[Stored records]
---

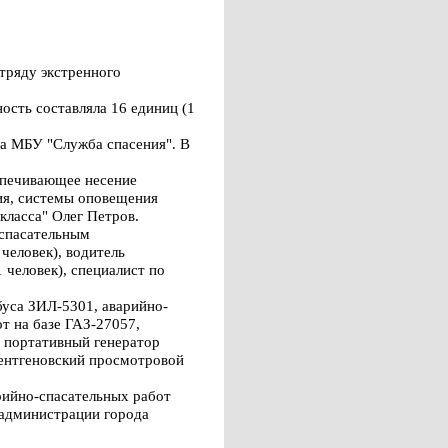
тряду экстренного
ость составляла 16 единиц (1
ца МБУ "Служба спасения". В
спечивающее несение
ия, системы оповещения
класса" Олег Петров.
 спасательным
 человек), водитель
 человек), специалист по
буса ЗИЛ-5301, аварийно-
т на базе ГАЗ-27057,
, портативный генератор
ентгеновский просмотровой
рийно-спасательных работ
 администрации города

---

### Assigned task
Retype all of the data above word for word, excluding the pictures.

### Solution below
тряду экстренного
ость составляла 16 единиц (1
ца МБУ "Служба спасения". В
спечивающее несение
ия, системы оповещения
класса" Олег Петров.
 спасательным
 человек), водитель
 человек), специалист по
буса ЗИЛ-5301, аварийно-
т на базе ГАЗ-27057,
, портативный генератор
ентгеновский просмотровой
рийно-спасательных работ
 администрации города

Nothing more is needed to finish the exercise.